They look so different now compared to the way they looked when he was a child, or even when he was eighteen and in hot pursuit of Heldalf. He’s sure they must have been this overrun the last time he was here, but he hadn’t really been taking it all in then. Now, as much as he hates to admit it, he’s rather lost. He must have taken a wrong turn somewhere, for now he’s in a courtyard he doesn’t recognize. The sun washes the whole room in a pale grey from behind distant clouds, and he walks toward the center of the room so that he can look for other exits.

The ground shifts underneath him. Startled, he looks down and sees the floor collapsing under his feet, crumbling away as he watches. He tries to step away, but the ground is giving way too quickly, and he feels himself falling. _Now, of all times,_ he thinks bitterly, and reaches one arm up as he falls in preparation to summon his staff.

Instead, a gloved hand catches him firmly by the wrist.

For a second, Mikleo doesn’t dare to look up, or even to hope that he’ll see that familiar face if he does, but then he remembers why he’s there. The light has gone out. Sorey is either dead or awake, and –

He looks up, directly into a pair of shining green eyes, and feels the smallest of smiles tug at the corners of his mouth. “Sorey,” he breathes, and grasps Sorey’s hand with his other hand.

The former Shepherd hauls him up easily, with barely a strain on his muscles, and Mikleo finds himself seated beside his kneeling best friend. Sorey looks at him, eyes still gleaming under the sun, and then cocks his head to one side. “Mikleo,” he says slowly, as if tasting the name on his tongue.

Mikleo realizes he’s been holding his breath, and lets it out slowly so that Sorey won’t notice.

“What are you _wearing_?” Sorey asks as his eyes drop down to Mikleo’s long-sleeved henley and on down to his denim jeans and black dress shoes.

“Sorey,” Mikleo repeats, and then forces himself to focus. “How much do you remember?”

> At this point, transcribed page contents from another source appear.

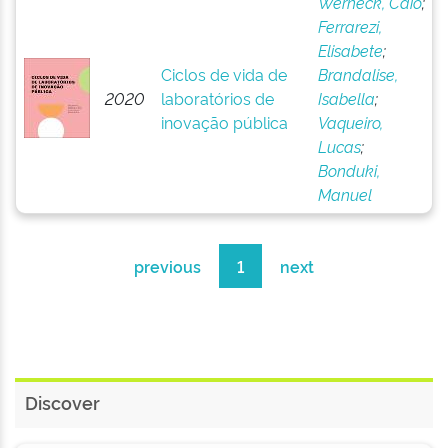
Werneck, Caio
;
Ferrarezi,
Elisabete
;
Ciclos de vida de
Brandalise,
2020
laboratórios de
Isabella
;
inovação pública
Vaqueiro,
Lucas
;
Bonduki,
Manuel
previous
1
next
Discover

“I remember you,” Sorey answers immediately. A wide grin spreads across his face. “And I remember Gramps, and…” The smile fades. “Heldalf. And I remember firing the gun, and you and the other seraphim…” He looks at Mikleo, suddenly surprised to see him. “I thought you would be gone,” he says. “How are you here?”

“I promised I’d wait for you, didn’t I?” Mikleo scoffs, and stands, dusting himself off at the knees and adjusting his bag. “Well, I waited.”

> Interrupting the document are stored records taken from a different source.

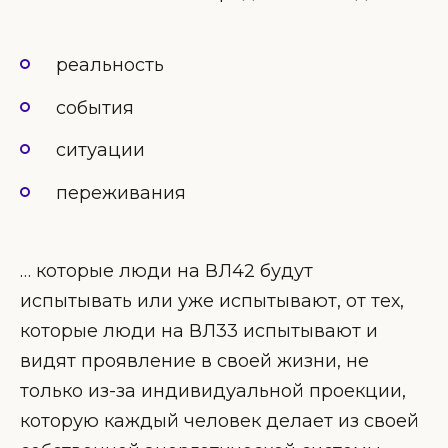
реальность
события
ситуации
переживания
… которые люди на ВЛ42 будут
испытывать или уже испытывают, от тех,
которые люди на ВЛ33 испытывают и
видят проявление в своей жизни, не
только из-за индивидуальной проекции,
которую каждый человек делает из своей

Sorey, too, stands, and Mikleo discovers to mixed contentment and anger that Sorey is still taller than him by a few inches. “How long did you wait?”

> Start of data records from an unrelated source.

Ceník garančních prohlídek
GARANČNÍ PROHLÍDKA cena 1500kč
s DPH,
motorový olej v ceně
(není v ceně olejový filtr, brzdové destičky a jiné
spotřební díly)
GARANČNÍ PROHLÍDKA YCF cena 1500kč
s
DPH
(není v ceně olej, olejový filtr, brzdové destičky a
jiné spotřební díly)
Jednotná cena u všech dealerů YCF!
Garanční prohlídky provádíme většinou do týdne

“A long time,” Mikleo says.

“How long?”

“Six hundred thirty four years,” Mikleo admits.

“Tell me you didn’t spend all of them here…”

“No,” Mikleo scoffs, “though I did stop by to say hi every once in a while.” He’d been by once a year for the first several hundred years that Sorey slept, but then Lailah had pointed out that it only made him sad. He’d spaced out his visits a bit more after that, if only to keep her from worrying. “I do have a job, you know.”

“What, you travel with the current Shepherd?” Sorey asks, completely sincerely, and Mikleo closes his eyes. It’s going to take a while to explain how much things have changed.

“No, I… I teach classes about archaeology. To humans,” he starts.

“They can see you?” Sorey exclaims excitedly. “So it worked! Humans and seraphim live together!”

“Yes, but…”

“That’s wonderful, Mikleo!” Sorey says, and before Mikleo can protest, he finds himself pulled into a tight hug. His face presses easily into Sorey’s neck, and his hands curl instinctively around his back.

Six hundred and thirty four years later, it still feels completely natural to have him here, touchable, hearable. “It’s not like we imagined, Sorey,” Mikleo mumbles into Sorey’s collarbone, his voice barely audible. “It’s not the world we dreamed of.”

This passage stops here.